Et si vous veniez à l'hôpital avec vos ordonnances ?
En moyenne, pour chaque hospitalisation, il surviendrait une erreur dans l'administration des médicaments (oubli ou erreur) selon les résultats d'une expérimentation de la Haute Autorité de santé (HAS) présentée le 25 novembre 2015. Dans 5% des cas, un tel oubli pourrait avoir des conséquences graves. La solution proposée par la HAS : l'instauration d'un recensement systématique, à l'admission, des médicaments pris ou à prendre par le patient.
Oublier d'administrer un médicament, ou en administrer un autre de façon involontaire : telle est la définition d'une "erreur médicamenteuse" (à ne pas confondre avec l'iatrogénie, la question de l'interaction délétère entre des médicaments ou avec divers aliments).
Comme le précise la Haute Autorité de Santé (HAS), "par définition, l’erreur médicamenteuse est évitable, car elle manifeste ce qui aurait dû être fait et qui ne l’a pas été [au cours de la prise en charge] d’un patient". Elle peut concerner différentes étapes du circuit du médicament, "telles que la prescription, la dispensation, la préparation galénique, la délivrance, l’administration, le suivi thérapeutique", mais aussi toutes les étapes où les prescriptions changent de mains…
Plusieurs facteurs expliqueraient la survenue d'erreurs : la diversité des pathologies traitées sur un même site, l'intervention de multiples acteurs de santé dans des lieux géographiques variés, l'interruption de tâche en cours, une information difficilement accessible…
En 2009, la HAS a initié l'expérimentation Med'Rec, inspirée de l’initiative High5s de l'Organisation mondiale de la santé. Durant cinq ans, neuf hôpitaux français volontaires ont systématisé l'obtention d'une liste de tous les médicaments pris (ou à prendre) par les patients de plus de 65 ans, avant leur hospitalisation. Ce protocole dit de "conciliation des traitements médicamenteux" (voir encadré), a pu être appliqué à 27.447 patients.
Par la suite, à 46.188 occasions, un professionnel de santé "a observé un écart entre [ce] bilan médicamenteux établi à l’admission et la prescription en cours, une fois le patient hospitalisé", a expliqué la HAS ce 24 novembre, en marge de la publication des résultats de Med'Rec. Parmi ces écarts observés, il faut toutefois distinguer les erreurs médicamenteuses (estimées autour de 48% des cas) des changements de traitement voulus, mais non expliqués par le médecin (52%).

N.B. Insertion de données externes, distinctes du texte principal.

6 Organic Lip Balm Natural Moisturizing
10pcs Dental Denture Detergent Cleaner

"En moyenne, [chaque patient] aurait présenté dans son traitement, s’il n’avait pas été concilié, une erreur médicamenteuse et un changement non documenté", résume-t-on à la HAS.
Selon la HAS, sans cette conciliation, environ 5% des erreurs auraient pu avoir des "conséquences cliniques graves" pour le patient.

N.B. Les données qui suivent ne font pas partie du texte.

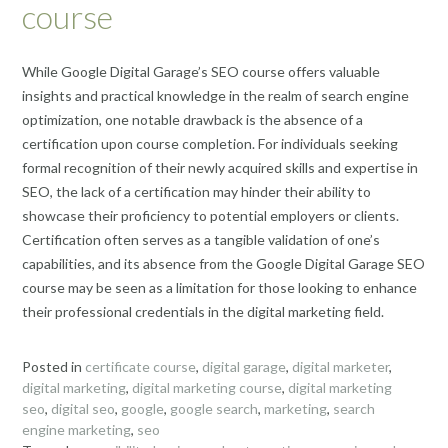
course
While Google Digital Garage’s SEO course offers valuable
insights and practical knowledge in the realm of search engine
optimization, one notable drawback is the absence of a
certification upon course completion. For individuals seeking
formal recognition of their newly acquired skills and expertise in
SEO, the lack of a certification may hinder their ability to
showcase their proficiency to potential employers or clients.
Certification often serves as a tangible validation of one’s
capabilities, and its absence from the Google Digital Garage SEO
course may be seen as a limitation for those looking to enhance
their professional credentials in the digital marketing field.
Posted in
certificate course
,
digital garage
,
digital marketer
,
digital marketing
,
digital marketing course
,
digital marketing
seo
,
digital seo
,
google
,
google search
,
marketing
,
search
engine marketing
,
seo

Un "Blue Button" à la française
"On ne peut pas continuer à avoir des malades qui meurent parce que l'on ne connaît pas leur traitement médicamenteux", s'est insurgée Claude Rambaud, vice-présidente du Collectif Interassociatif Sur la Santé (CISS), représentant les patients. "Il faut dire aux patients de venir à l'hôpital avec leurs ordonnances", a poursuivi Mme Rambaud qui regrette que cette conciliation ne soit pas encore systématique.

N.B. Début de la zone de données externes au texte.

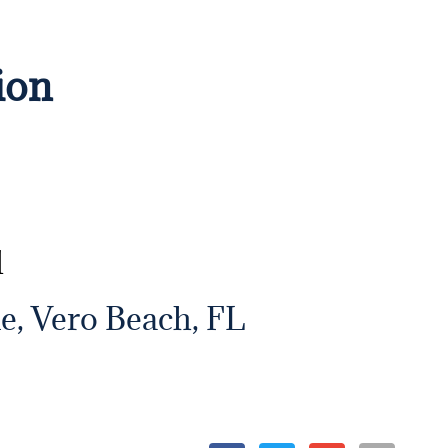
ion
d
e, Vero Beach, FL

La responsable milite pour que soit mis en place, comme aux Etats-Unis, un dispositif appelé "Blue Button", permettant de télécharger sur son portable les traitements et données essentielles des examens afin de pouvoir les partager avec les professionnels de santé à tout moment.
La HAS a de son côté indiqué qu'elle allait mettre en place un guide afin d'accompagner la mise en œuvre de la conciliation médicamenteuse dans les établissements de santé.
Une étude réalisée en 2009 avait établi que 51,2% "des événements indésirables graves" liés aux médicaments étaient considérés comme évitables, et que 54,5% avaient motivé une hospitalisation.
Selon la définition de la HAS, la conciliation des traitements médicamenteux "est un processus formalisé qui prend en compte, lors d’une nouvelle prescription, tous les médicaments pris et à prendre par le patient.
Elle associe le patient et repose sur le partage d’informations et sur une coordination pluri-professionnelle. Elle prévient ou corrige les erreurs médicamenteuses en favorisant la transmission d’informations complètes et exactes sur les médicaments du patient, aux points de transition que sont l’admission, la sortie et les transferts."